When the Macan went on sale in 2015, people were immediately left scratching their heads about the provenance of the model’s name… unless you spoke Javanese, that is. The name comes from the language’s word for the Indonesian tiger and acknowledges the fierceness that lies beneath the car’s elegant exterior. The lively nature of the Macan is the reason why that today it’s universally considered the sportiest of compact SUVs.

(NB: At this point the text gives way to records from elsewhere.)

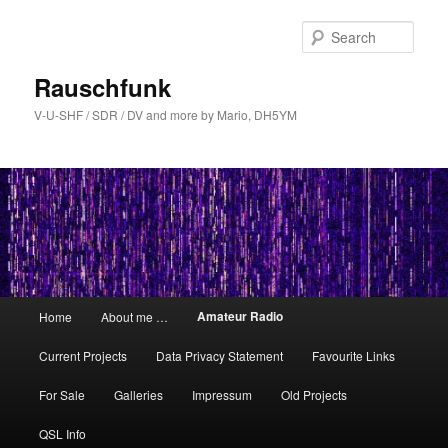
Skip
to
Sear
primary
content
Rauschfunk
V-U-SHF / SDR / DV and more by Mario, DH5YM
Main
Amateur Radio
Home
About me …
menu
Current Projects
Data Privacy Statement
Favourite Links
For Sale
Galleries
Impressum
Old Projects
QSL Info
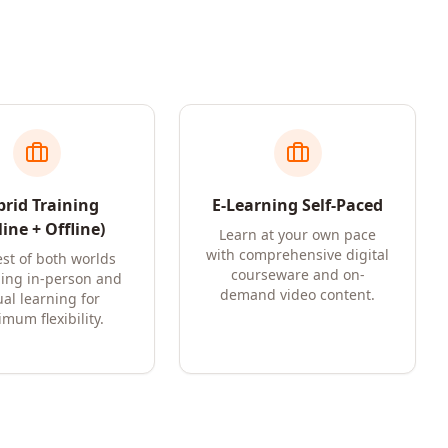
rid Training
E-Learning Self-Paced
ine + Offline)
Learn at your own pace
with comprehensive digital
st of both worlds
courseware and on-
ing in-person and
demand video content.
ual learning for
mum flexibility.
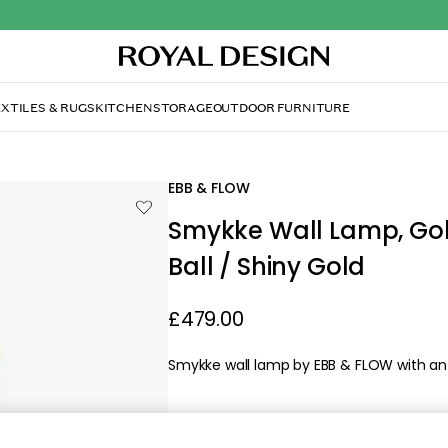
XTILES & RUGS
KITCHEN
STORAGE
OUTDOOR FURNITURE
lden Smoke / Crystal Check Ball / Shiny Gold
EBB & FLOW
Smykke Wall Lamp, Go
Ball / Shiny Gold
£479.00
Smykke wall lamp by EBB & FLOW with an el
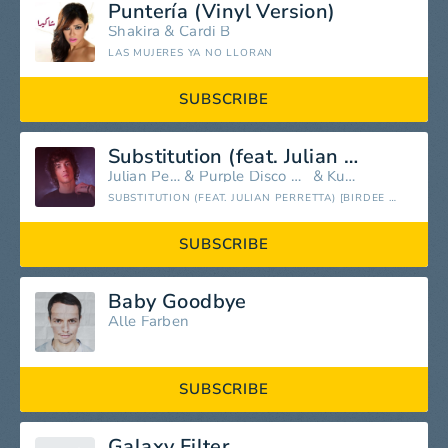
Puntería (Vinyl Version)
Shakira
&
Cardi B
LAS MUJERES YA NO LLORAN
SUBSCRIBE
Substitution (feat. Julian Perretta)
Julian Perretta
&
Purple Disco Machine
&
Kungs
SUBSTITUTION (FEAT. JULIAN PERRETTA) [BIRDEE REMIX] - SINGLE
SUBSCRIBE
Baby Goodbye
Alle Farben
SUBSCRIBE
Galaxy Filter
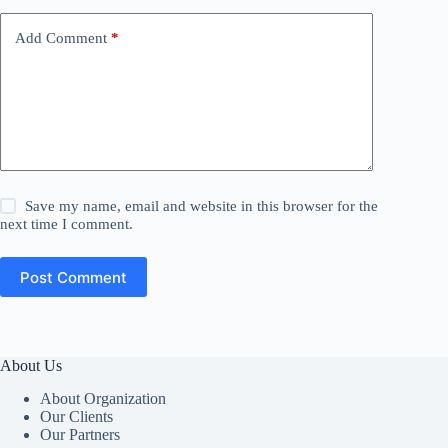
Add Comment
*
Save my name, email and website in this browser for the
next time I comment.
Post Comment
About Us
About Organization
Our Clients
Our Partners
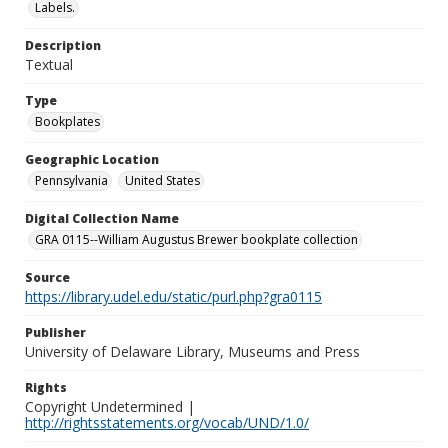
Labels.
Description
Textual
Type
Bookplates
Geographic Location
Pennsylvania
United States
Digital Collection Name
GRA 0115--William Augustus Brewer bookplate collection
Source
https://library.udel.edu/static/purl.php?gra0115
Publisher
University of Delaware Library, Museums and Press
Rights
Copyright Undetermined |
http://rightsstatements.org/vocab/UND/1.0/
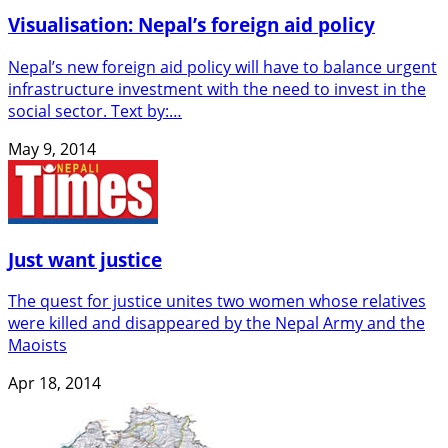
Visualisation: Nepal’s foreign aid policy
Nepal’s new foreign aid policy will have to balance urgent
infrastructure investment with the need to invest in the
social sector. Text by:…
May 9, 2014
Just want justice
The quest for justice unites two women whose relatives
were killed and disappeared by the Nepal Army and the
Maoists
Apr 18, 2014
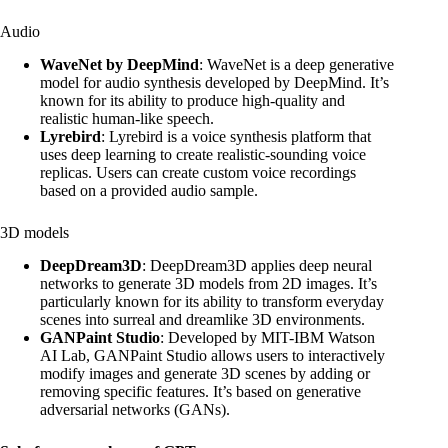
Audio
WaveNet by DeepMind
: WaveNet is a deep generative
model for audio synthesis developed by DeepMind. It’s
known for its ability to produce high-quality and
realistic human-like speech.
Lyrebird
: Lyrebird is a voice synthesis platform that
uses deep learning to create realistic-sounding voice
replicas. Users can create custom voice recordings
based on a provided audio sample.
3D models
DeepDream3D
: DeepDream3D applies deep neural
networks to generate 3D models from 2D images. It’s
particularly known for its ability to transform everyday
scenes into surreal and dreamlike 3D environments.
GANPaint Studio
: Developed by MIT-IBM Watson
AI Lab, GANPaint Studio allows users to interactively
modify images and generate 3D scenes by adding or
removing specific features. It’s based on generative
adversarial networks (GANs).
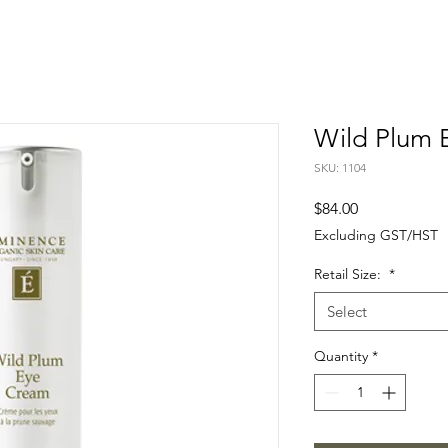
Wild Plum 
SKU: 1104
Price
$84.00
Excluding GST/HST
Retail Size:
*
Select
Quantity
*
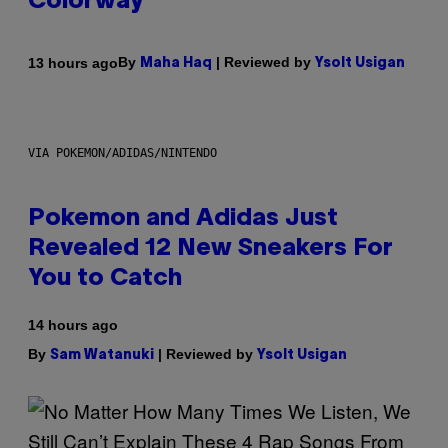
Colorway
By
| Reviewed by
13 hours ago
Maha Haq
Ysolt Usigan
VIA POKEMON/ADIDAS/NINTENDO
Pokemon and Adidas Just
Revealed 12 New Sneakers For
You to Catch
14 hours ago
By
| Reviewed by
Sam Watanuki
Ysolt Usigan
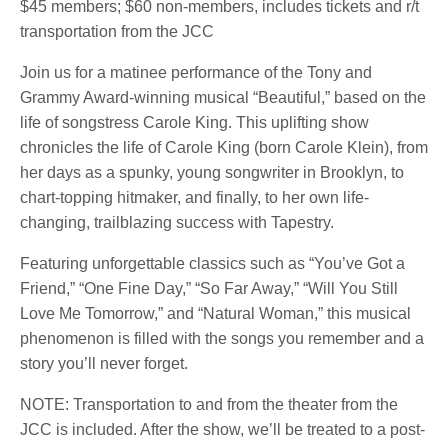
$45 members; $60 non-members, includes tickets and r/t
transportation from the JCC
Join us for a matinee performance of the Tony and
Grammy Award-winning musical “Beautiful,” based on the
life of songstress Carole King. This uplifting show
chronicles the life of Carole King (born Carole Klein), from
her days as a spunky, young songwriter in Brooklyn, to
chart-topping hitmaker, and finally, to her own life-
changing, trailblazing success with Tapestry.
Featuring unforgettable classics such as “You’ve Got a
Friend,” “One Fine Day,” “So Far Away,” “Will You Still
Love Me Tomorrow,” and “Natural Woman,” this musical
phenomenon is filled with the songs you remember and a
story you’ll never forget.
NOTE: Transportation to and from the theater from the
JCC is included. After the show, we’ll be treated to a post-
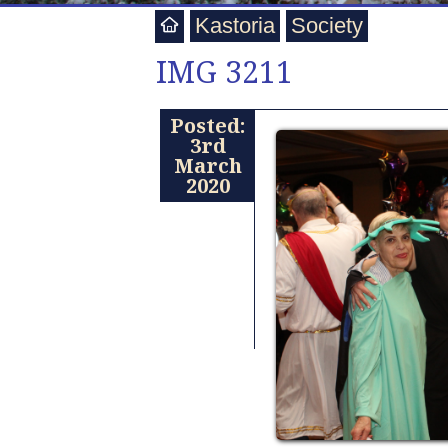
Kastoria
Society
IMG 3211
Posted:
3rd
March
2020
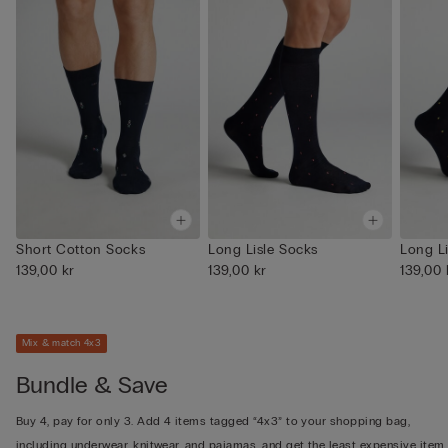
Short Cotton Socks
Long Lisle Socks
Long L
139,00 kr
139,00 kr
139,00 
Mix & match 4x3
Bundle & Save
Buy 4, pay for only 3. Add 4 items tagged “4x3” to your shopping bag,
including underwear, knitwear, and pajamas, and get the least expensive item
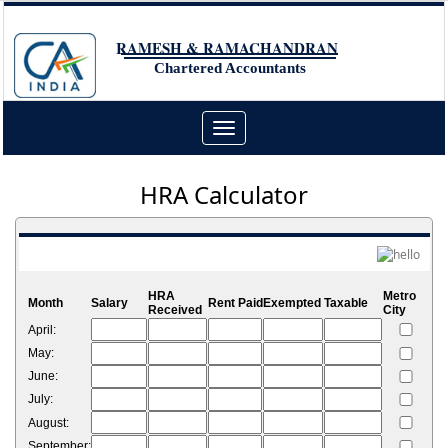
RAMESH & RAMACHANDRAN
Chartered Accountants
Toggle
navigation
HRA Calculator
HRA
Metro
Month
Salary
Rent Paid
Exempted
Taxable
Received
City
April:
May:
June:
July:
August:
September:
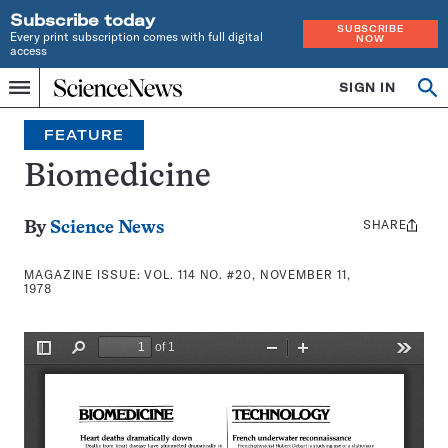
Subscribe today
SUBSCRIBE
Every print subscription comes with full digital
NOW
access
Home
SIGN IN
Search
Op
Menu
INDEPENDENT
se
JOURNALISM
FEATURE
SINCE
1921
Biomedicine
SHARE
Share
By
Science News
this:
MAGAZINE ISSUE:
VOL. 114 NO. #20, NOVEMBER 11,
1978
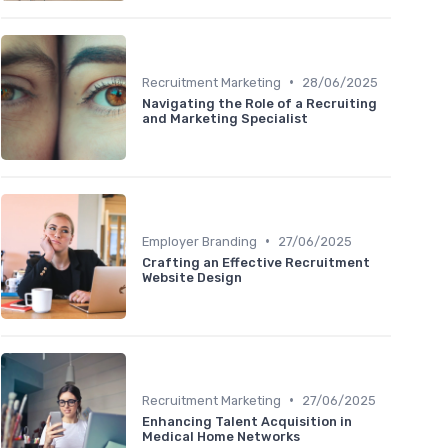
•
Recruitment Marketing
28/06/2025
Navigating the Role of a Recruiting
and Marketing Specialist
•
Employer Branding
27/06/2025
Crafting an Effective Recruitment
Website Design
•
Recruitment Marketing
27/06/2025
Enhancing Talent Acquisition in
Medical Home Networks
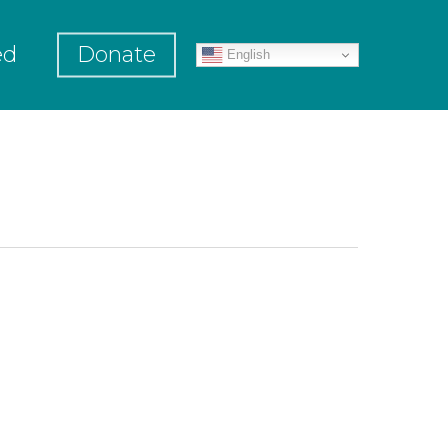
ed
Donate
English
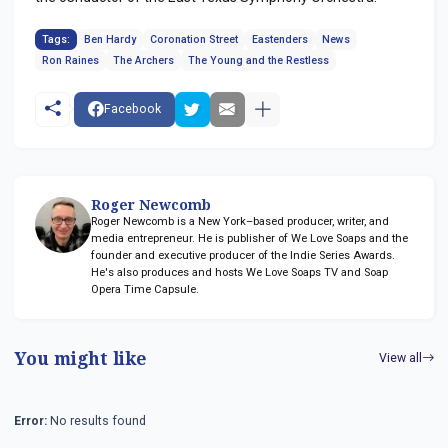
Tags:
Ben Hardy
Coronation Street
Eastenders
News
Ron Raines
The Archers
The Young and the Restless
Facebook
Roger Newcomb
Roger Newcomb is a New York–based producer, writer, and
media entrepreneur. He is publisher of We Love Soaps and the
founder and executive producer of the Indie Series Awards.
He's also produces and hosts We Love Soaps TV and Soap
Opera Time Capsule.
You might like
View all
Error:
No results found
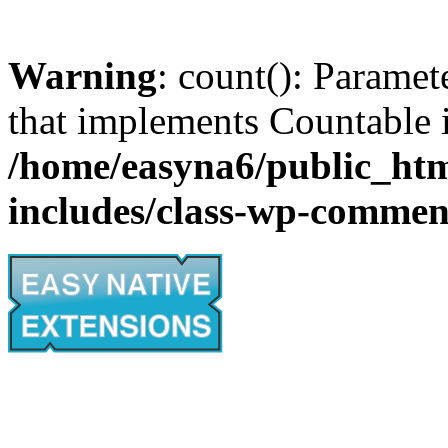
Warning
: count(): Paramet
that implements Countable 
/home/easyna6/public_htm
includes/class-wp-commen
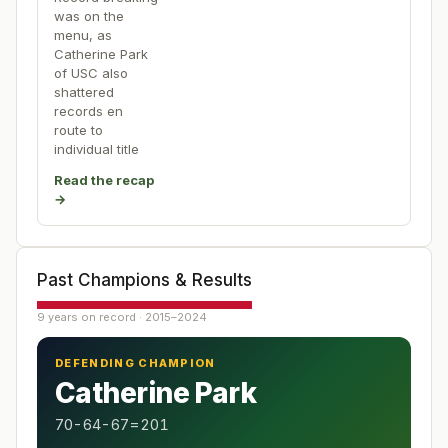
was on the
menu, as
Catherine Park
of USC also
shattered
records en
route to
individual title
Read the recap
→
Past Champions & Results
9 years on record · 2015–2024
DEFENDING CHAMPION
Catherine Park
70-64-67=201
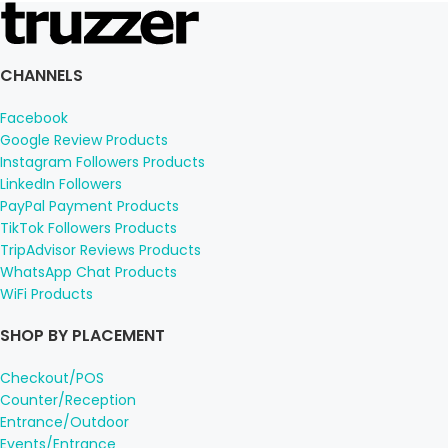
CHANNELS
Facebook
Google Review Products
Instagram Followers Products
LinkedIn Followers
PayPal Payment Products
TikTok Followers Products
TripAdvisor Reviews Products
WhatsApp Chat Products
WiFi Products
SHOP BY PLACEMENT
Checkout/POS
Counter/Reception
Entrance/Outdoor
Events/Entrance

Electric Porsche Taycan Cross Turismo drives along road next to sea

When it was launched in 2019, the first all-electric Porsche warranted a name worthy of its electrifying qualities. The word Taycan derives from two terms of Turkic origin, translating approximately to “soul of a spirited young horse”. It’s a phrase that epitomises the personality of the electric Porsche – lively, vigorous, agile, free-spirited and tireless. The name also reflects both the brand’s roots and its future simultaneously, with the ‘horse’ reference reminiscent of the iconic silhouette on the Porsche crest itself. Even since its launch, the word has taken on further positive associations across other languages. In Japanese, for instance, ‘taikan’ roughly means ‘physical experience’ – something you won’t fail to agree with once sat behind the wheel of the Taycan.